WHAT YOU HAVE TO DO:
Across the records below, count every line that contains the string "Pati", then report the count alone.

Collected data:
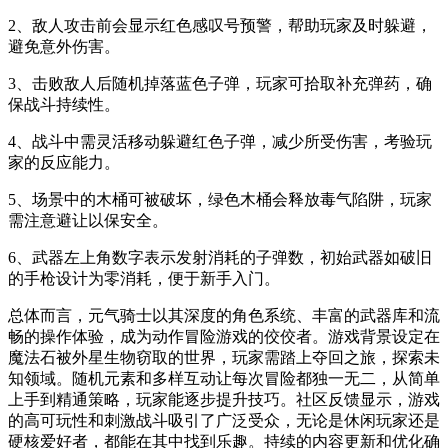
2、敌人攻击前会显示红色感叹号预警，帮助玩家及时躲避，
避免意外伤害。
3、击败敌人后随机掉落蓝色子弹，玩家可拾取补充弹药，确
保战斗持续性。
4、战斗中需灵活移动躲避红色子弹，减少所受伤害，考验玩
家的反应能力。
5、场景中的木桶可被破坏，绿色木桶会释放毒气陷阱，玩家
需注意避让以保安全。
6、武器左上角数字表示发射消耗的子弹数，初始武器如破旧
的手枪设计为零消耗，便于新手入门。
总体而言，元气骑士以其深度的角色系统、丰富的武器库和流
畅的操作体验，成为动作冒险游戏的佼佼者。游戏背景设定在
魔法石被外星生物窃取的世界，玩家需踏上夺回之旅，探索未
知领域。随机元素和多样互动让每次冒险都独一无二，从简单
上手到精通策略，玩家能逐步提升技巧。社区反馈显示，游戏
的高可玩性和刺激战斗吸引了广泛受众，无论是休闲玩家还是
硬核爱好者，都能在其中找到乐趣。持续的内容更新和优化确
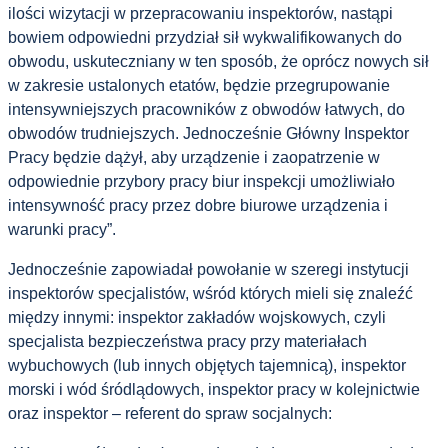
ilości wizytacji w przepracowaniu inspektorów, nastąpi
bowiem odpowiedni przydział sił wykwalifikowanych do
obwodu, uskuteczniany w ten sposób, że oprócz nowych sił
w zakresie ustalonych etatów, będzie przegrupowanie
intensywniejszych pracowników z obwodów łatwych, do
obwodów trudniejszych. Jednocześnie Główny Inspektor
Pracy będzie dążył, aby urządzenie i zaopatrzenie w
odpowiednie przybory pracy biur inspekcji umożliwiało
intensywność pracy przez dobre biurowe urządzenia i
warunki pracy”.
Jednocześnie zapowiadał powołanie w szeregi instytucji
inspektorów specjalistów, wśród których mieli się znaleźć
między innymi: inspektor zakładów wojskowych, czyli
specjalista bezpieczeństwa pracy przy materiałach
wybuchowych (lub innych objętych tajemnicą), inspektor
morski i wód śródlądowych, inspektor pracy w kolejnictwie
oraz inspektor – referent do spraw socjalnych:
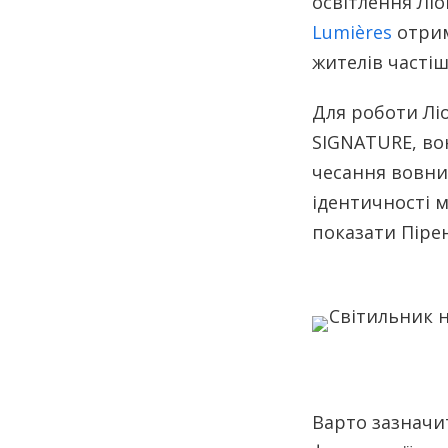
освітлення Ліо
Lumières
отри
жителів частіш
Для роботи Ліо
SIGNATURE, во
чесання вовни
ідентичності 
показати Пірен
Варто зазначи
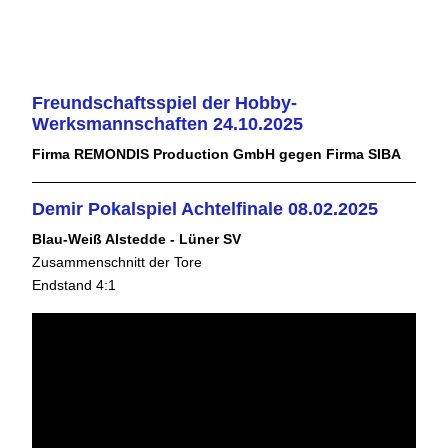
Freundschaftsspiel der Hobby-
Werksmannschaften 24.10.2025
Firma REMONDIS Production GmbH gegen Firma SIBA
Demir Pokalspiel Achtelfinale 08.02.2025
Blau-Weiß Alstedde - Lüner SV
Zusammenschnitt der Tore
Endstand 4:1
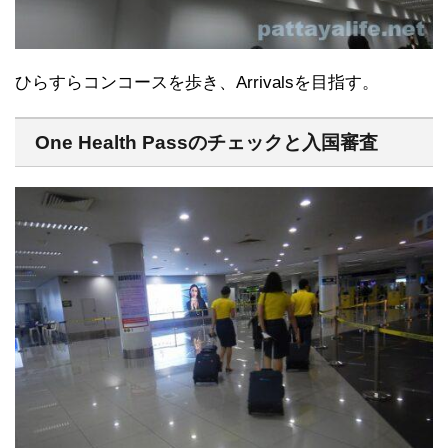
ひらすらコンコースを歩き、Arrivalsを目指す。
One Health Passのチェックと入国審査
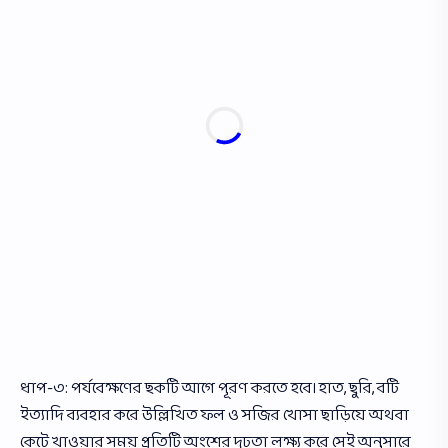
ধাপ-৩: পর্যবেক্ষণের ছকটি আগে পূরণ করতে হবে। হাত, ছুরি, বটি
ইত্যাদি ব্যবহার করে উল্লিখিত ফল ও সজির খােসা ছাড়িয়ে অথবা
কেটে খাওয়ার সময় প্রতিটি অংশের দৃঢ়তা লক্ষ্য করে সেই অনুসারে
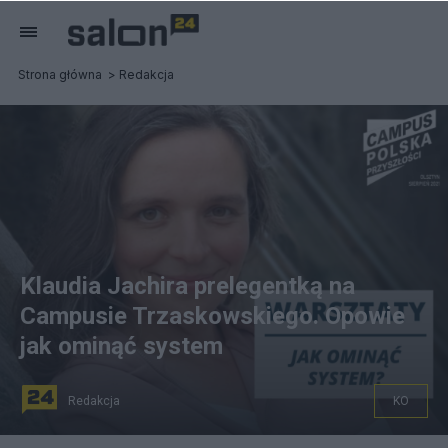
Strona główna
Redakcja
Klaudia Jachira prelegentką na
Campusie Trzaskowskiego. Opowie
jak ominąć system
Redakcja
KO
Klaudia Jachira prelegentką na Campusie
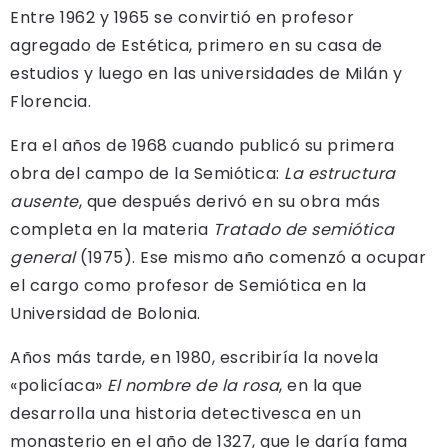
Entre 1962 y 1965 se convirtió en profesor
agregado de Estética, primero en su casa de
estudios y luego en las universidades de Milán y
Florencia.
Era el años de 1968 cuando publicó su primera
obra del campo de la Semiótica:
La estructura
ausente
, que después derivó en su obra más
completa en la materia
Tratado de semiótica
general
(1975). Ese mismo año comenzó a ocupar
el cargo como profesor de Semiótica en la
Universidad de Bolonia.
Años más tarde, en 1980, escribiría la novela
«policíaca»
El nombre de la rosa
, en la que
desarrolla una historia detectivesca en un
monasterio en el año de 1327, que le daría fama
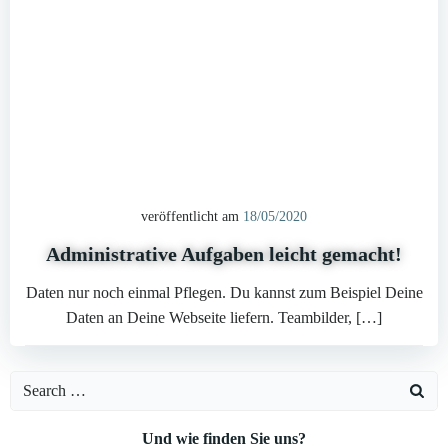
veröffentlicht am
18/05/2020
Administrative Aufgaben leicht gemacht!
Daten nur noch einmal Pflegen. Du kannst zum Beispiel Deine
Daten an Deine Webseite liefern. Teambilder, […]
Search
for:
Und wie finden Sie uns?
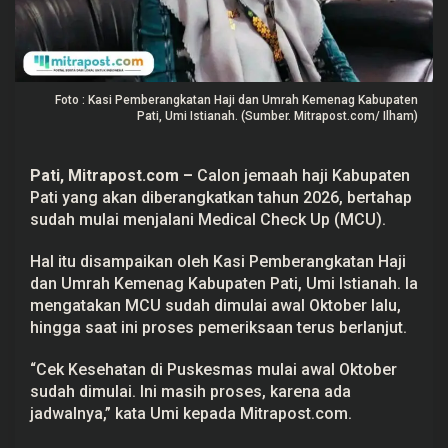
a
h
M
u
l
a
Foto : Kasi Pemberangkatan Haji dan Umrah Kemenag Kabupaten
i
J
Pati, Umi Istianah. (Sumber. Mitrapost.com/ Ilham)
a
l
a
Pati, Mitrapost.com
–
Calon jemaah haji Kabupaten
n
i
Pati yang akan diberangkatkan tahun 2026, bertahap
M
sudah mulai menjalani Medical Check Up (MCU).
e
d
i
Hal itu disampaikan oleh Kasi Pemberangkatan Haji
c
a
dan Umrah Kemenag Kabupaten Pati, Umi Istianah. Ia
l
mengatakan MCU sudah dimulai awal Oktober lalu,
C
hingga saat ini proses pemeriksaan terus berlanjut.
h
e
c
“Cek Kesehatan di Puskesmas mulai awal Oktober
k
U
sudah dimulai. Ini masih proses, karena ada
p
jadwalnya,” kata Umi kepada Mitrapost.com.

ANSWER FOR THIS EXERCISE:
4